(Page-level text extractions)
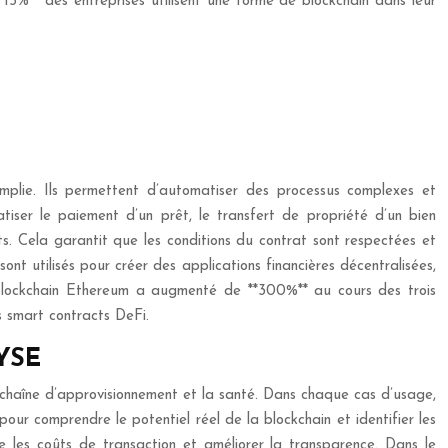
15%** des entreprises utilisent une forme de blockchain dans leur
mplie. Ils permettent d’automatiser des processus complexes et
atiser le paiement d’un prêt, le transfert de propriété d’un bien
ts. Cela garantit que les conditions du contrat sont respectées et
ont utilisés pour créer des applications financières décentralisées,
 blockchain Ethereum a augmenté de **300%** au cours des trois
s smart contracts DeFi.
YSE
 chaîne d’approvisionnement et la santé. Dans chaque cas d’usage,
pour comprendre le potentiel réel de la blockchain et identifier les
re les coûts de transaction et améliorer la transparence. Dans le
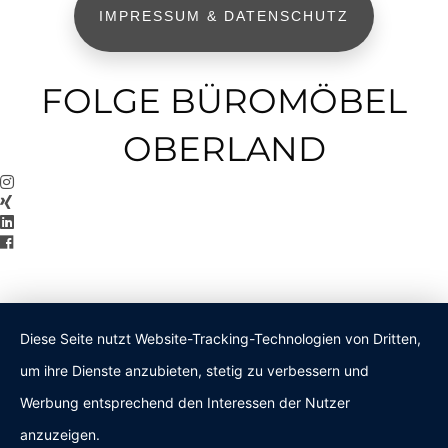
IMPRESSUM & DATENSCHUTZ
FOLGE BÜROMÖBEL
OBERLAND
Diese Seite nutzt Website-Tracking-Technologien von Dritten,
um ihre Dienste anzubieten, stetig zu verbessern und
Werbung entsprechend den Interessen der Nutzer
anzuzeigen.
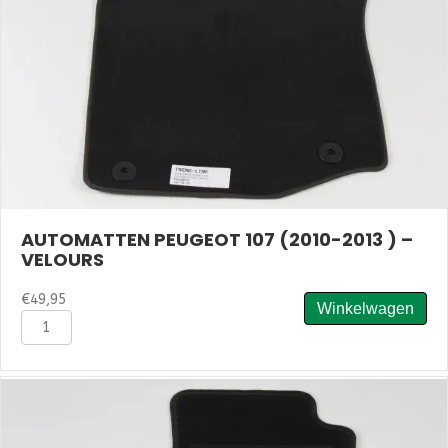
aantal
AUTOMATTEN PEUGEOT 107 (2010-2013 ) –
VELOURS
€
49,95
Winkelwagen
Automatten
Peugeot
107
(2010-
2013
)
-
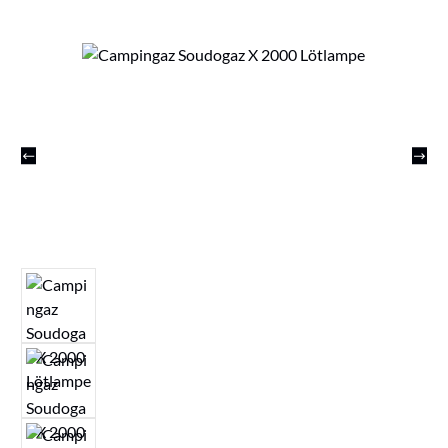
Bildergalerie überspringen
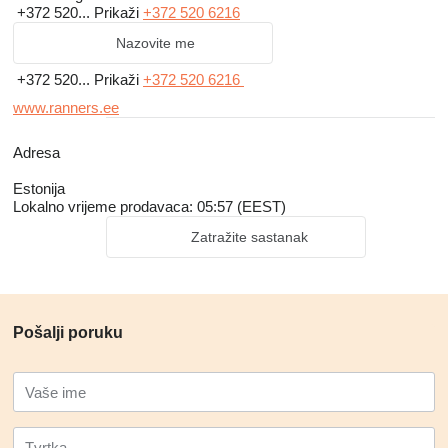
+372 520...
Prikaži
+372 520 6216
Nazovite me
+372 520...
Prikaži
+372 520 6216
www.ranners.ee
Adresa
Estonija
Lokalno vrijeme prodavaca: 05:57 (EEST)
Zatražite sastanak
Pošalji poruku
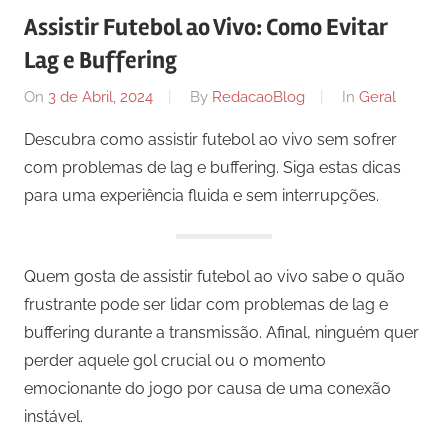
Assistir Futebol ao Vivo: Como Evitar
Lag e Buffering
On
3 de Abril, 2024
By
RedacaoBlog
In
Geral
Descubra como assistir futebol ao vivo sem sofrer
com problemas de lag e buffering. Siga estas dicas
para uma experiência fluida e sem interrupções.
Quem gosta de assistir futebol ao vivo sabe o quão
frustrante pode ser lidar com problemas de lag e
buffering durante a transmissão. Afinal, ninguém quer
perder aquele gol crucial ou o momento
emocionante do jogo por causa de uma conexão
instável.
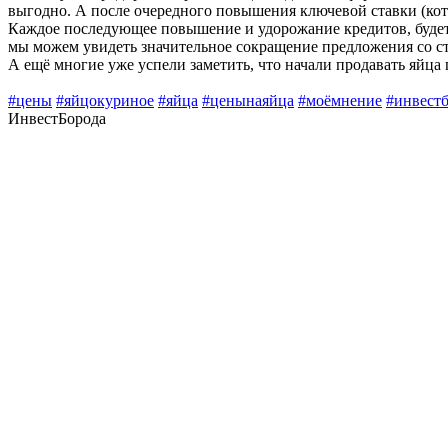
выгодно. А после очередного повышения ключевой ставки (котор
Каждое последующее повышение и удорожание кредитов, будет п
мы можем увидеть значительное сокращение предложения со с
А ещё многие уже успели заметить, что начали продавать яйца 
#цены
#яйцокуриное
#яйца
#ценынаяйца
#моёмнение
#инвест
ИнвестБорода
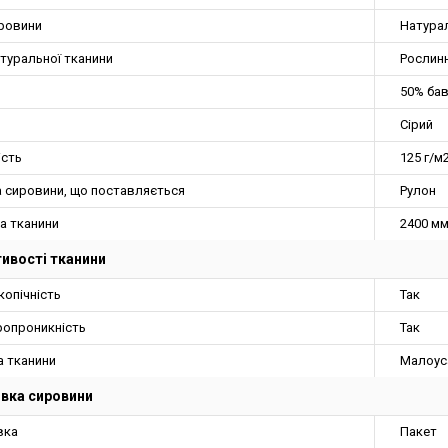
ировини
Натура
туральної тканини
Рослин
50% бав
Сірий
ість
125 г/м
 сировини, що поставляється
Рулон
а тканини
2400 м
ивості тканини
копічність
Так
ропроникність
Так
а тканини
Малоус
вка сировини
вка
Пакет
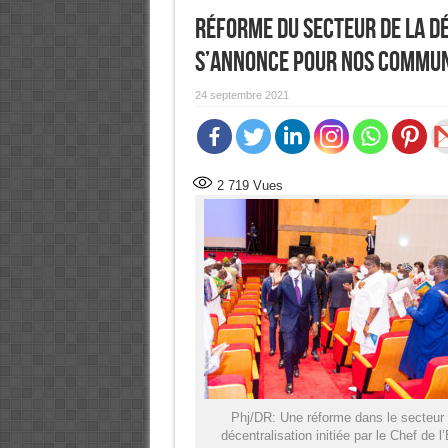
Réforme du secteur de la d
s’annonce pour nos commu
24 septembre 2021
2 719
Vues
Phj/DR: Une réforme dans le secteur 
décentralisation initiée par le Chef de l’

What is needed: All lines with the word "blockchain" are needed; pull them from the entries and copy each.

Response to this exercise:
15%** des entreprises utilisent une forme de blockchain dans leur
 blockchain Ethereum a augmenté de **300%** au cours des trois
pour comprendre le potentiel réel de la blockchain et identifier les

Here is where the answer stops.